One detail decides how you read the table. by = "terms" adds the predictors in order, so each is tested on what is left after the ones above it. by = "margin" instead tests each predictor with all the others already accounted for. When predictors are independent, as moisture and management are here by construction, the two versions agree closely. When predictors are correlated, they can disagree sharply, and the order you wrote the formula in starts to change the story. Reaching for by = "margin" is the safer habit whenever you are unsure.
betadisper: is the difference real, or just uneven spread?
PERMANOVA has a trap that catches a lot of published work. It can return a significant result not because the group centroids sit in different places, but because the groups differ in how spread out they are internally. A tight cluster and a diffuse cloud can test as significantly different even with the same centre. betadisper() measures each plot’s distance to its own group centroid and tests whether that spread differs between groups.

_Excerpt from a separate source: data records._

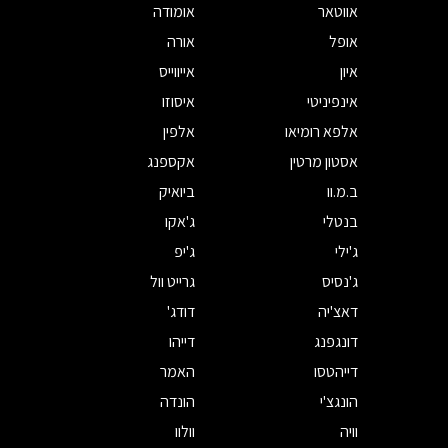
אווטאר
אומודה
אופל
אורה
איון
אייווייס
אינפיניטי
איסוזו
אלפא רומיאו
אלפין
אסטון מרטין
אקספנג
ב.מ.וו
ביואיק
בנטלי
ג'אקו
ג'ילי
ג'יפ
ג'נסיס
גרייט וול
דאצ'יה
דודג'
דונגפנג
דייהו
דייהטסו
האמר
הונגצ'י
הונדה
וויה
וולוו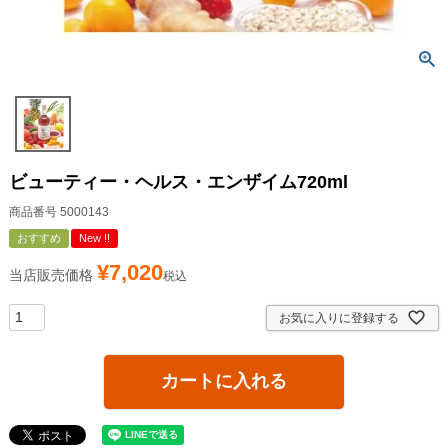
ビューティー・ヘルス・エンザイム720ml
商品番号
5000143
おすすめ
New !!
¥
7,020
当店販売価格
税込
お気に入りに登録する
カートに入れる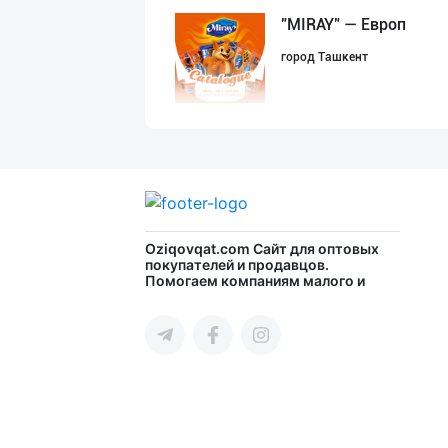
"MIRAY" — Европ
город Ташкент
“Marvellous swe
город Ташкент
Oziqovqat.com
Сайт для оптовых
покупателей и продавцов.
ДУНЁНИНГ ЭНГ ЯХ
Помогаем компаниям малого и
среднего бизнеса Узбекистана и
город Ташкент
СНГ быстро найти лучших
поставщиков и новых клиентов,
продвигать свою продукцию в
интернете.
"RIKKO TOYS" —
город Ташкент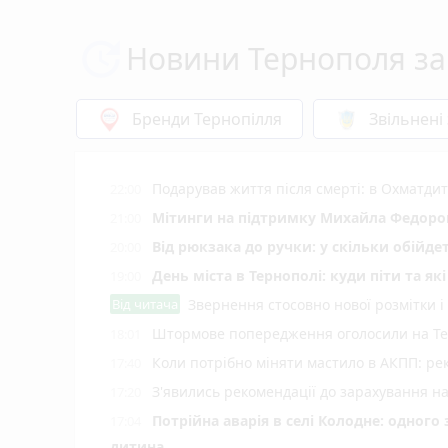
Новини Тернополя за
Бренди Тернопілля
Звільнені
Подарував життя після смерті: в Охматд
22:00
Мітинги на підтримку Михайла Федоров
21:00
Від рюкзака до ручки: у скільки обійд
20:00
День міста в Тернополі: куди піти та як
19:00
Від читача
Звернення стосовно нової розмітки і
Штормове попередження оголосили на Тер
18:01
Коли потрібно міняти мастило в АКПП: рек
17:40
З'явились рекомендації до зарахування н
17:20
Потрійна аварія в селі Колодне: одного
17:04
дитина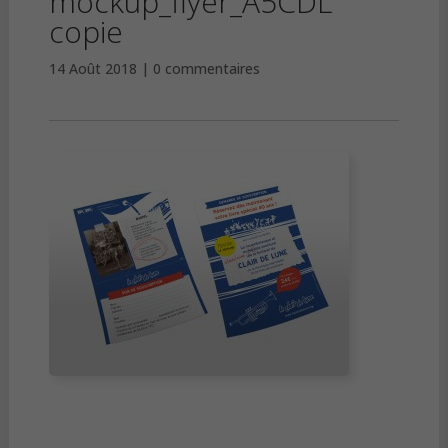
mockup_flyer_A5CDL
copie
14 Août 2018
0 commentaires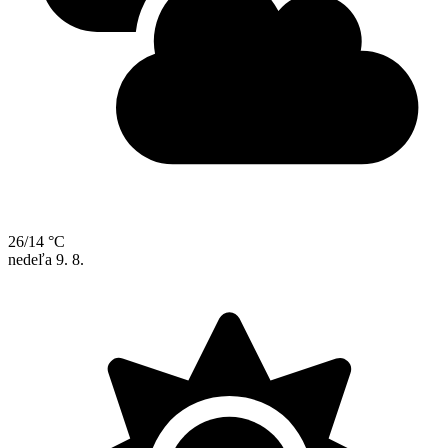
26/14 °C
nedeľa
9. 8.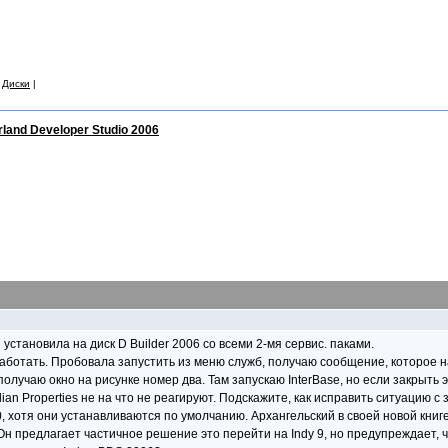
|
Диски
|
rland Developer Studio 2006
Я установила на диск D Builder 2006 со всеми 2-мя сервис. паками.
 работать. Пробовала запустить из меню служб, получаю сообщение, которое 
получаю окно на рисунке номер два. Там запускаю InterBase, но если закрыть э
dian Properties не на что не реагируют. Подскажите, как исправить ситуацию с 
, хотя они устанавливаются по умолчанию. Архангельский в своей новой книг
Он предлагает частичное решение это перейти на Indy 9, но предупреждает, чт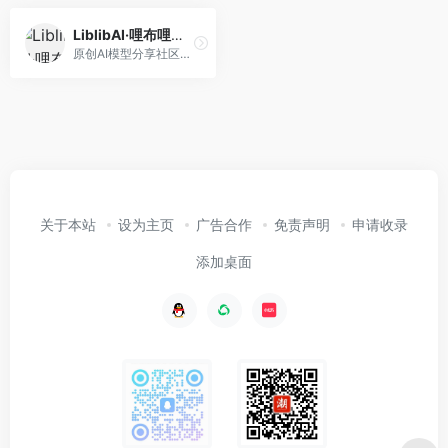
LiblibAI·哩布哩布AI
原创AI模型分享社区，这里有最新、最热门的模型素材，10万+模型免费下载。欢迎每一位创作者加入，分享你的作品。与中国原创模型作者交流,共同探索AI绘画。
关于本站
设为主页
广告合作
免责声明
申请收录
添加桌面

bd <- betadisper(vegdist(comm, "bray"), mgmt)
set.seed(42)
permutest(bd, permutations = 999)
Permutation test for homogeneity of multivariate dispersions
Permutation: free
Number of permutations: 999
Response: Distances
Df Sum Sq Mean Sq F N.Perm Pr(>F)
Groups 2 0.05701 0.028504 0.9162 999 0.401
Residuals 27 0.84001 0.031112
data.frame(mgmt = mgmt, dist = bd$distances) %>%
ggplot(aes(mgmt, dist, fill = mgmt)) +
geom_boxplot(width = 0.55, outlier.shape = NA, alpha = 0.85) +
geom_jitter(width = 0.12, size = 1.6, color = "#2c3a31") +
scale_fill_manual(values = mgmt_cols, guide = "none") +
labs(x = NULL, y = "Distance to group centroid") +
theme_minimal(base_size = 12)
The test comes back non-significant (p around 0.4), and the box plot agrees: the three groups scatter to a similar degree around their centres. That clears the PERMANOVA. The significant management effect is a genuine difference in where the groups sit in composition space, not an artefact of one regime being more variable than another. Had betadisper() been significant, the PERMANOVA p-value would have been unsafe to read as a centroid difference, and you would say so rather than quietly report the F-test. Running the two together, and reporting both, is the honest minimum.
Where to go next
The three functions form a small workflow: envfit() to see which gradients align with the map, adonis2() to test whether groupings explain composition, and betadisper() to make sure that test means what you think. From here, a pairwise PERMANOVA tells you which specific managements differ rather than just that some do; ordisurf() handles variables whose response curves bend; and constrained methods such as distance-based RDA (capscale() and dbrda()) let you model composition directly against predictors instead of fitting them onto an unconstrained map after the fact.